In my previous blog article I told you about the importance of email addresses. I planned to write a second one about it, but found the subject a bit to boring for two consecutive entries. Some other time.

In the meantime, if you have tried glazing with acrylics, let me know!

No title yet, oil on panel, 85 x 150 cm

Friday, August 5, 2016

The artist as a marketeer #1

From the Renaissance on the ideas about what an artist was supposed to be began to shift slowly. The radical change took place in the nineteenth century. From a skilled and sometimes highly appreciated craftsman, often working for the king or the church, he became an opinionated genius, only interested in expressing himself. Van Gogh is iconic for this new kind of artist.

In the twentieth century the artist also had to be 'avant-garde'. He (almost always a he, but that's a different subject) had to break through the barriers of tradition and walk ahead of the crowd. A genuine artist had an extra sense for all kinds of trends in society, long before they surfaced. The-artist-as-a-mining-canary myth. And of course, money was no object, which led to another myth, the starving artist.

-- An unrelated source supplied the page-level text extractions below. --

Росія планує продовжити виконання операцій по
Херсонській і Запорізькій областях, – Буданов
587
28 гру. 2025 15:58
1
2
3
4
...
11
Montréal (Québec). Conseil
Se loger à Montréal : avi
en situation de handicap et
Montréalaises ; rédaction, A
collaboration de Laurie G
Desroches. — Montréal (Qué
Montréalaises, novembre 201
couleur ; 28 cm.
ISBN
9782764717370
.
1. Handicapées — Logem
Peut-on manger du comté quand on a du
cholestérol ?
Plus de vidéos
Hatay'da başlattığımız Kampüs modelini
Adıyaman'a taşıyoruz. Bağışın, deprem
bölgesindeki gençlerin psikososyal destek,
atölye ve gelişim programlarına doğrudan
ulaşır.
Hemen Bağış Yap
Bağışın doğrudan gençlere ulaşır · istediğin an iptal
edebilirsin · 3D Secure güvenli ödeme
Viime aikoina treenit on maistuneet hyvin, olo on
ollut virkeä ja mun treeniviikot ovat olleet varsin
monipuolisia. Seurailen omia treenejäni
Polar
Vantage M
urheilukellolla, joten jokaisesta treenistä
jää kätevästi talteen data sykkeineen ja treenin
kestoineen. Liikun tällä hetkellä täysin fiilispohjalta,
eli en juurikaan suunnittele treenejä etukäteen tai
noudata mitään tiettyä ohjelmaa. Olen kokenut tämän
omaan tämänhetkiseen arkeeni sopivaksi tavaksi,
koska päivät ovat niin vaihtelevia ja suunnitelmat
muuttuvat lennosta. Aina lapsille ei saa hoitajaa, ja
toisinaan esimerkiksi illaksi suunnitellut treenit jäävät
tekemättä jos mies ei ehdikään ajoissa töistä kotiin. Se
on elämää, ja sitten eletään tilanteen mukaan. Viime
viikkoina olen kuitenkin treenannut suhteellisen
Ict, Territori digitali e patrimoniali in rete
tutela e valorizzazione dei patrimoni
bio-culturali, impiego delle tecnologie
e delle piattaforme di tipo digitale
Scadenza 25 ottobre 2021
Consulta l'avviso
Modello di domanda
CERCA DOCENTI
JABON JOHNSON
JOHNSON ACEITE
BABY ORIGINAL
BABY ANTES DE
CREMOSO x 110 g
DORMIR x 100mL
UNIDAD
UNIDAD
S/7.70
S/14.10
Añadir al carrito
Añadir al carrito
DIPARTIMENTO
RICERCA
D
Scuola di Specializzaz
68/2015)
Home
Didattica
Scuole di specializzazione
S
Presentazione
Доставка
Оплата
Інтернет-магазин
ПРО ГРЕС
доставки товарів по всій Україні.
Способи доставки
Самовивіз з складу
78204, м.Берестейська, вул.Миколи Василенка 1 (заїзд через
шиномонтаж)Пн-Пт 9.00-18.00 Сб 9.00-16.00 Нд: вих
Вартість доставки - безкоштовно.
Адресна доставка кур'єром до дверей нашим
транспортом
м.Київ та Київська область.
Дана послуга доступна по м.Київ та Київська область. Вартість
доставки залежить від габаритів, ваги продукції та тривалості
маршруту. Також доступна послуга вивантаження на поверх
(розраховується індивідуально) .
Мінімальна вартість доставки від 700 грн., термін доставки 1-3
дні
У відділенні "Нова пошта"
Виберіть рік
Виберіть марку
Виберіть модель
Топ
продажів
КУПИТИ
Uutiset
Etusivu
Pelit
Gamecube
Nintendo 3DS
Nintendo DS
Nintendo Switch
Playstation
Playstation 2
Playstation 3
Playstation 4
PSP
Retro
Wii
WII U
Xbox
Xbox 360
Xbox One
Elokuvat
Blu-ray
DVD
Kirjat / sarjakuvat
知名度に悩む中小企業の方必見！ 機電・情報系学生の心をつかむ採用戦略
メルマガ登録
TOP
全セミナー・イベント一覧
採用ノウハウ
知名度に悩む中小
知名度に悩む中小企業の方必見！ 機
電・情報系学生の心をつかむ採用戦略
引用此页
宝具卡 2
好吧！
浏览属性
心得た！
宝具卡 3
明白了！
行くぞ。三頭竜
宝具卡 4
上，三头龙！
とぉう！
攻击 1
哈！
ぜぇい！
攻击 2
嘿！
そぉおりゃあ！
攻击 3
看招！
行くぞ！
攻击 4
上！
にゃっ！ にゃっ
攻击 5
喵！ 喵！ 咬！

These concepts of what an artist should be resounded all through the twentieth century and even now they are still quite influential. Bad luck for me. I'm none of the above... I value craftmanship, I'm not interested in expressing my, let's say, 'inner landscape', I build on tradition, I don't have the ability nor the ambition to be a mining canary and yes, money is an object. A man's gotta eat.

Since the start of the economic crises in 2008 (time flies...) quite a number of the galleries I worked with went out of business. The ones that survived generally stopped hosting one-person shows and stopped selling large size paintings. Consequently I could no longer rely on the galleries and had to generate a larger part of my income from direct sales. The last few years this number has been steadily growing.
If you want to increase your direct sales the first advice I can give you is to gather email addresses. Build a database that contains everyone who ever wrote you an email about your work. Add everyone who might be slightly interested. This is of course an effort that will take a long long time, but it'll be worth it. You're going to need the addresses for your newsletter, your next step.

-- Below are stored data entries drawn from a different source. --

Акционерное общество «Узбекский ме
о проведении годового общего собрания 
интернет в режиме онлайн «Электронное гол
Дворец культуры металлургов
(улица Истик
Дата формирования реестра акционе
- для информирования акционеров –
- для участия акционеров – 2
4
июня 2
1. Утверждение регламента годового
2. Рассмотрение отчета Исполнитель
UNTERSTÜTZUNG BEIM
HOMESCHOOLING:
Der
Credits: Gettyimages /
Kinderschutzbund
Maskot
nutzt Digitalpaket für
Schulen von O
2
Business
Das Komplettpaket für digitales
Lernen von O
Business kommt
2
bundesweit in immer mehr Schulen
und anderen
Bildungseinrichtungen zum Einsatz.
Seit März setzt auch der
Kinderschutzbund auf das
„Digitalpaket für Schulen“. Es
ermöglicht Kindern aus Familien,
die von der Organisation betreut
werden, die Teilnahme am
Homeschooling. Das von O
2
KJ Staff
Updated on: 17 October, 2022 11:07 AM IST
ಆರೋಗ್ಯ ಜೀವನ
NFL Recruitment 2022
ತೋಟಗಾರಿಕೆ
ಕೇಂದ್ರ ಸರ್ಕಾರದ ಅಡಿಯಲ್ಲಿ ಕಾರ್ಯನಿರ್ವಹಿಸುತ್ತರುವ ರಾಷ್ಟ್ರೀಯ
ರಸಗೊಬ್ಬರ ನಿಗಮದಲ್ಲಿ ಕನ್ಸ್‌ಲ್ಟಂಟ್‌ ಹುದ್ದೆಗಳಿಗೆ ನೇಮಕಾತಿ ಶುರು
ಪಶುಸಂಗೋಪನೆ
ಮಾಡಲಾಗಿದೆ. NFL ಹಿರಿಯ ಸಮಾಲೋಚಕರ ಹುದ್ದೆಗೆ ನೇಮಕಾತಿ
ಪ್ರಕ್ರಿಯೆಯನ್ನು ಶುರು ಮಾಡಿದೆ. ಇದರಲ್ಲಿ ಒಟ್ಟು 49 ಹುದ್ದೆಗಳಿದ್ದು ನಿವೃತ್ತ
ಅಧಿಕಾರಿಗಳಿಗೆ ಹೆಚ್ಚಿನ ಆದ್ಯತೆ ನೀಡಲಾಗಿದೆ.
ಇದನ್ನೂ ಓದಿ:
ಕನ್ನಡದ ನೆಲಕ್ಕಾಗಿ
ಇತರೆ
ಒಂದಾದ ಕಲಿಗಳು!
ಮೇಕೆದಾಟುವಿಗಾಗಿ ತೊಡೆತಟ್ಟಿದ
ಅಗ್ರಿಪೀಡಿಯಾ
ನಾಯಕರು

Maybe I'll tell you more about my efforts to market my own work in the next blog entry. You'd almost forget that all this business stuff has only one goal and that is to keep me painting. At the moment I'm reworking a painting I thought was finished about a month ago. This is what it looks like at the moment.

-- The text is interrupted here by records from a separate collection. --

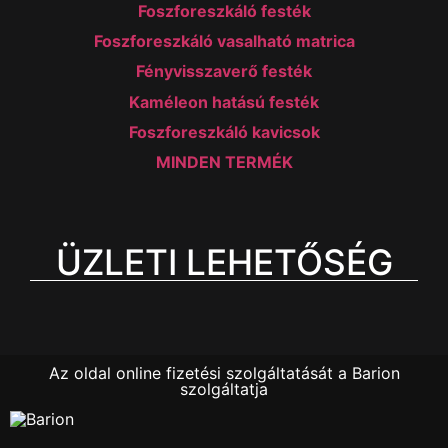
Foszforeszkáló festék
Foszforeszkáló vasalható matrica
Fényvisszaverő festék
Kaméleon hatású festék
Foszforeszkáló kavicsok
MINDEN TERMÉK
ÜZLETI LEHETŐSÉG
Az oldal online fizetési szolgáltatását a Barion
szolgáltatja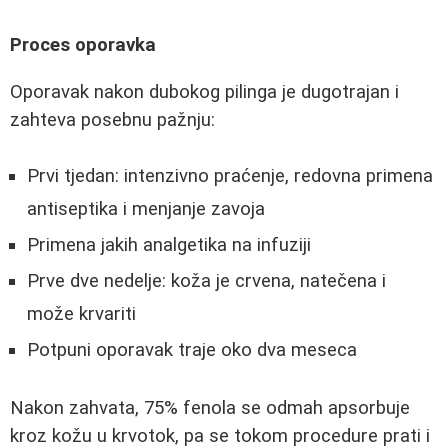
Proces oporavka
Oporavak nakon dubokog pilinga je dugotrajan i
zahteva posebnu pažnju:
Prvi tjedan: intenzivno praćenje, redovna primena
antiseptika i menjanje zavoja
Primena jakih analgetika na infuziji
Prve dve nedelje: koža je crvena, natečena i
može krvariti
Potpuni oporavak traje oko dva meseca
Nakon zahvata, 75% fenola se odmah apsorbuje
kroz kožu u krvotok, pa se tokom procedure prati i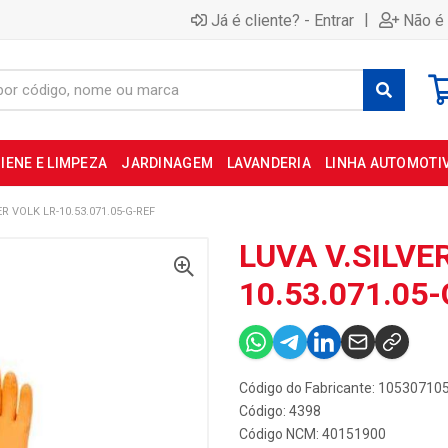
|
Já é cliente? - Entrar
Não é 
IENE E LIMPEZA
JARDINAGEM
LAVANDERIA
LINHA AUTOMOTI
ER VOLK LR-10.53.071.05-G-REF
LUVA V.SILVE
10.53.071.05
Código do Fabricante: 10530710
Código: 4398
Código NCM: 40151900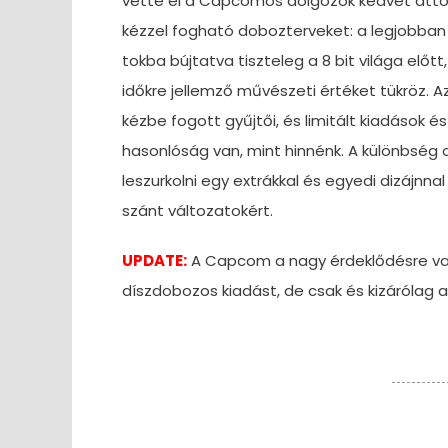
vette el a Capcomos dolgozók kedvét attól,
kézzel fogható dobozterveket: a legjobban 
tokba bújtatva tiszteleg a 8 bit világa előt
időkre jellemző művészeti értéket tükröz. 
kézbe fogott gyűjtői, és limitált kiadások 
hasonlóság van, mint hinnénk. A különbség 
leszurkolni egy extrákkal és egyedi dizájnn
szánt változatokért.
UPDATE:
A Capcom a nagy érdeklődésre val
díszdobozos kiadást, de csak és kizárólag a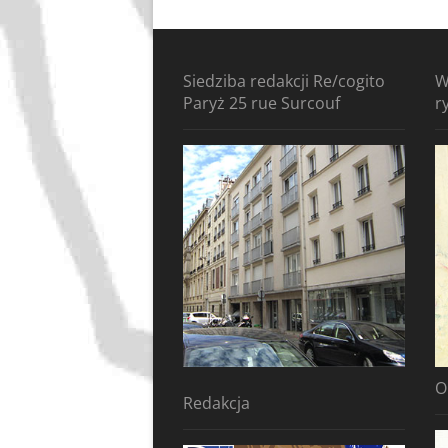
Siedziba redakcji Re/cogito
W
Paryż 25 rue Surcouf
r
O
Redakcja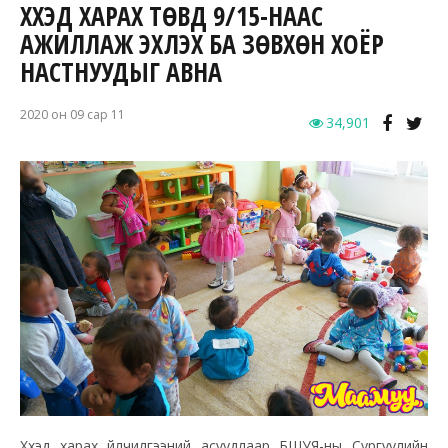
ХҮҮХЭД ХАРАХ ТӨВҮҮД 9/15-НААС
АЖИЛЛАЖ ЭХЛЭХ БА ЗӨВХӨН ХОЁР
НАСТНУУДЫГ АВНА
2020 он 09 сар 11
34,901
Хүүхэд харах үйлчилгээний асуудлаар БШУЯ-ны Сургуулийн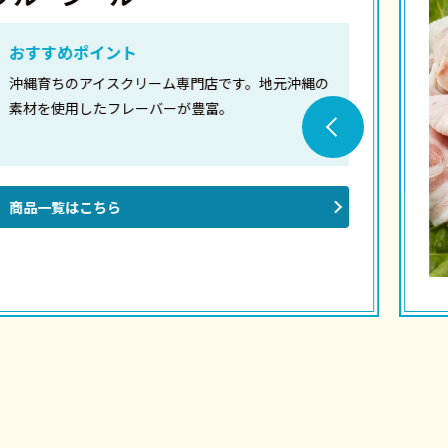
めポイント
ちのアイスクリーム専門店です。地元沖縄の
使用したフレーバーが豊富。
覧はこちら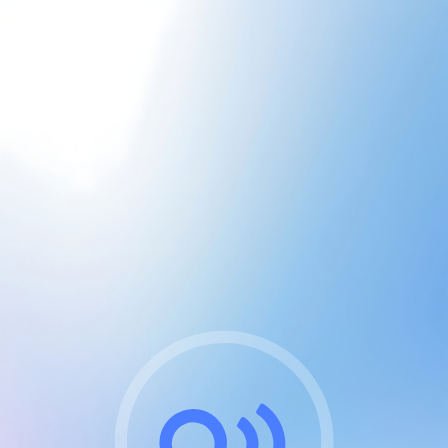
CGU & cookies
J'accepte les CGUs
et les cookies essentiels
Pour naviguer sur notre site, vous devez lire et
respecter nos
Conditions Générales d'Utilisation
.
Nous utilisons des cookies et technologies analogues
requises pour l'affichage et les performances de
certaines publicités. Notez qu'en nous soutenant avec
un compte Premium cela vous évitera toute publicité
sur nos services et activera des fonctionnalités
exclusives !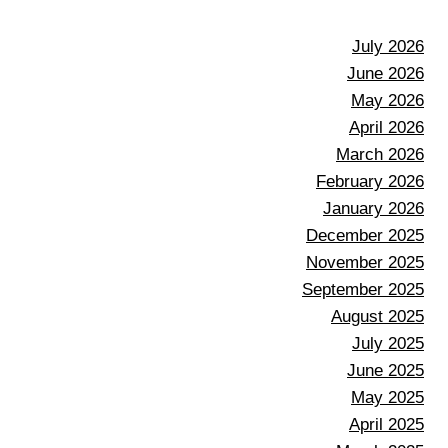
July 2026
June 2026
May 2026
April 2026
March 2026
February 2026
January 2026
December 2025
November 2025
September 2025
August 2025
July 2025
June 2025
May 2025
April 2025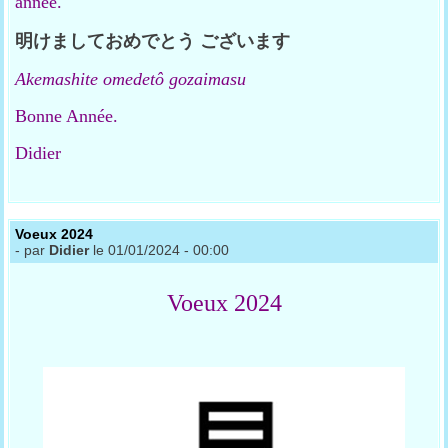
année.
明けましておめでとう
ございます
Akemashite omedetô
gozaimasu
Bonne Année.
Didier
Voeux 2024
- par
Didier
le 01/01/2024 - 00:00
Voeux 2024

Cloud and Dune, oils on panel, 90 x 120 cm

Thursday, July 21, 2016

Colored backgrounds #2

In my blog entry of June 24th I told you about my experiment with a colored background. You may remember I was quite pleased with the result and that I planned to repeat this approach. Well, I did and sooner than I thought.

The idea for this painting dates from a few months ago when I made an oil sketch of the same subject. Though I was pleased with the result, I wanted it to be even softer, more misty. It seemed to me that a colored background would provide an excellent starting point to get what I wanted. I used a warmer grey this time, a mix of Old Holland violet-grey and Old Holland yellow deep (a little more reddish than Naples yellow).

In the next stages I tried to bring the shapes of the clouds to the front by lighting up the areas around them. That was quite interesting, because it's the reverse of what I usually do, which is painting the shapes themselves.

Misty Sunrise, oils on panel, 70 x 120 cm

The final image is the result of multiple layers of different greys. Rembrandt transparent white proved to be  essential once again. I'm quite pleased with the painting. Hope you like it too!